**Task input**.
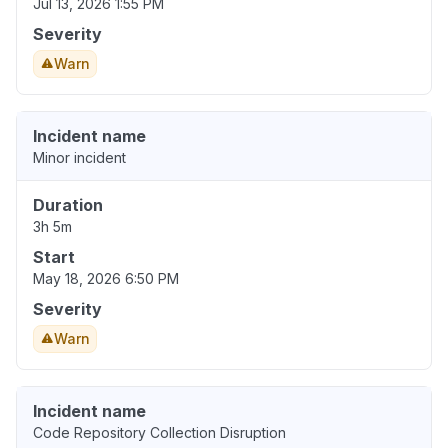
Jul 13, 2026 1:55 PM
Severity
Warn
Incident name
Minor incident
Duration
3h 5m
Start
May 18, 2026 6:50 PM
Severity
Warn
Incident name
Code Repository Collection Disruption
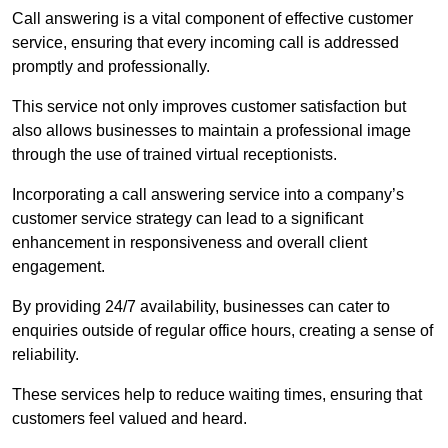
Call answering is a vital component of effective customer
service, ensuring that every incoming call is addressed
promptly and professionally.
This service not only improves customer satisfaction but
also allows businesses to maintain a professional image
through the use of trained virtual receptionists.
Incorporating a call answering service into a company’s
customer service strategy can lead to a significant
enhancement in responsiveness and overall client
engagement.
By providing 24/7 availability, businesses can cater to
enquiries outside of regular office hours, creating a sense of
reliability.
These services help to reduce waiting times, ensuring that
customers feel valued and heard.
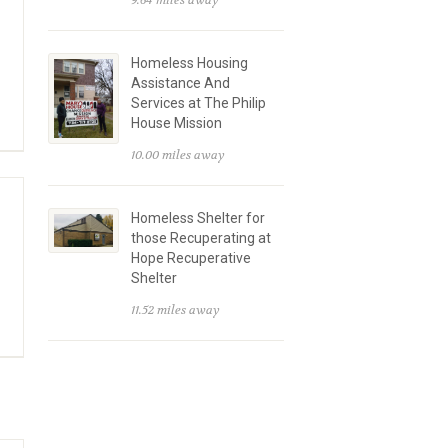
9.64 miles away
Homeless Housing
Assistance And
Services at The Philip
House Mission
10.00 miles away
Homeless Shelter for
those Recuperating at
Hope Recuperative
Shelter
11.52 miles away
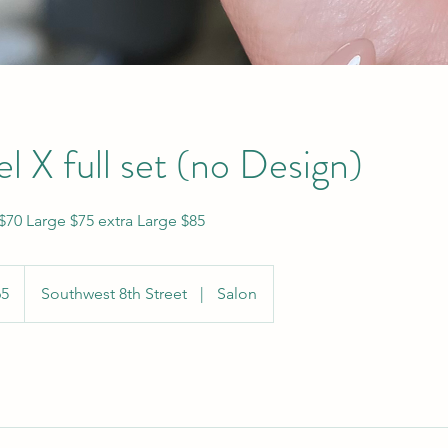
l X full set (no Design)
70 Large $75 extra Large $85
65
Southwest 8th Street
|
Salon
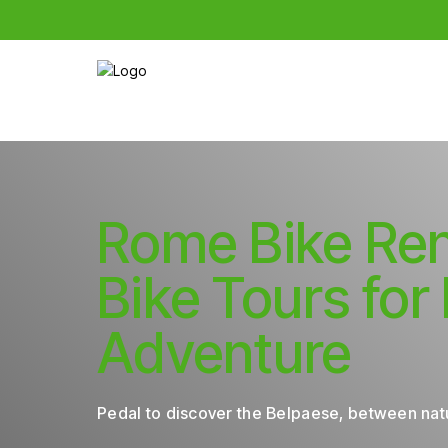
Rome Bike Ren
Bike Tours for
Adventure
Pedal to discover the Belpaese, between natu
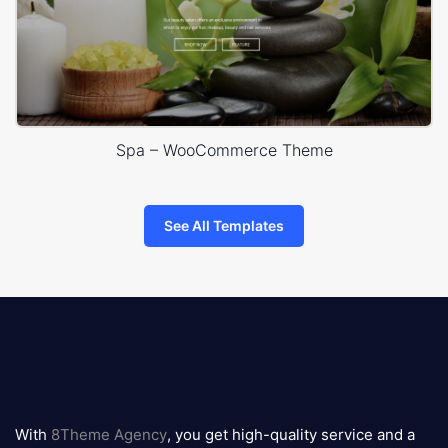
Spa – WooCommerce Theme
See All Templates
8theme
logo
With
8Theme Agency
, you get high-quality service and a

**Task to carry out**. Make an exact copy of the records from their first line through the line containing "Assistance And", both ends included, with the pictures omitted.

**Response to this task**.
Jul 13, 2026 1:55 PM
Severity
Warn
Incident name
Minor incident
Duration
3h 5m
Start
May 18, 2026 6:50 PM
Severity
Warn
Incident name
Code Repository Collection Disruption
Call answering is a vital component of effective customer
service, ensuring that every incoming call is addressed
promptly and professionally.
This service not only improves customer satisfaction but
also allows businesses to maintain a professional image
through the use of trained virtual receptionists.
Incorporating a call answering service into a company’s
customer service strategy can lead to a significant
enhancement in responsiveness and overall client
engagement.
By providing 24/7 availability, businesses can cater to
enquiries outside of regular office hours, creating a sense of
reliability.
These services help to reduce waiting times, ensuring that
customers feel valued and heard.
9.64 miles away
Homeless Housing
Assistance And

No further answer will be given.